Task to complete => With the pictures set aside, return the lines below exactly, beginning at the first and ending at the line containing "netedă (box) ce".

──────── Provided records ────────

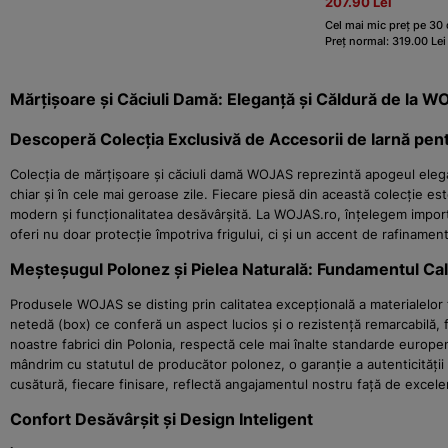
207.90 Lei
Cel mai mic preț pe 30 
Preț normal: 319.00 Lei
Mărțișoare și Căciuli Damă: Eleganță și Căldură de la 
Descoperă Colecția Exclusivă de Accesorii de Iarnă pen
Colecția de mărțișoare și căciuli damă WOJAS reprezintă apogeul elegan
chiar și în cele mai geroase zile. Fiecare piesă din această colecție es
modern și funcționalitatea desăvârșită. La WOJAS.ro, înțelegem importan
oferi nu doar protecție împotriva frigului, ci și un accent de rafinament 
Meșteșugul Polonez și Pielea Naturală: Fundamentul Cal
Produsele WOJAS se disting prin calitatea excepțională a materialelor f
netedă (box) ce conferă un aspect lucios și o rezistență remarcabilă, 
noastre fabrici din Polonia, respectă cele mai înalte standarde europen
mândrim cu statutul de producător polonez, o garanție a autenticității
cusătură, fiecare finisare, reflectă angajamentul nostru față de excelen
Confort Desăvârșit și Design Inteligent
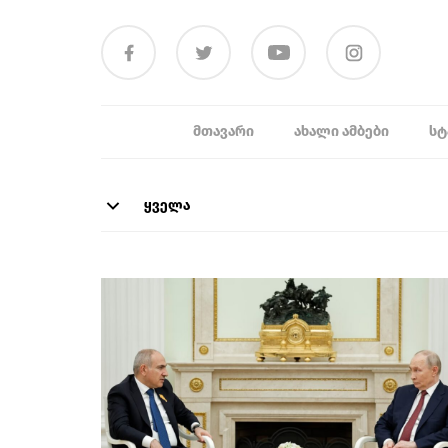
ᲛᲗᲐᲕᲐᲠᲘ
ᲐᲮᲐᲚᲘ ᲐᲛᲑᲔᲑᲘ
ᲡᲢ
ყველა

────────

Finished exercise =>
207.90 Lei
Cel mai mic preț pe 30 
Preț normal: 319.00 Lei
Mărțișoare și Căciuli Damă: Eleganță și Căldură de la 
Descoperă Colecția Exclusivă de Accesorii de Iarnă pen
Colecția de mărțișoare și căciuli damă WOJAS reprezintă apogeul elegan
chiar și în cele mai geroase zile. Fiecare piesă din această colecție es
modern și funcționalitatea desăvârșită. La WOJAS.ro, înțelegem importan
oferi nu doar protecție împotriva frigului, ci și un accent de rafinament 
Meșteșugul Polonez și Pielea Naturală: Fundamentul Cal
Produsele WOJAS se disting prin calitatea excepțională a materialelor f
netedă (box) ce conferă un aspect lucios și o rezistență remarcabilă, 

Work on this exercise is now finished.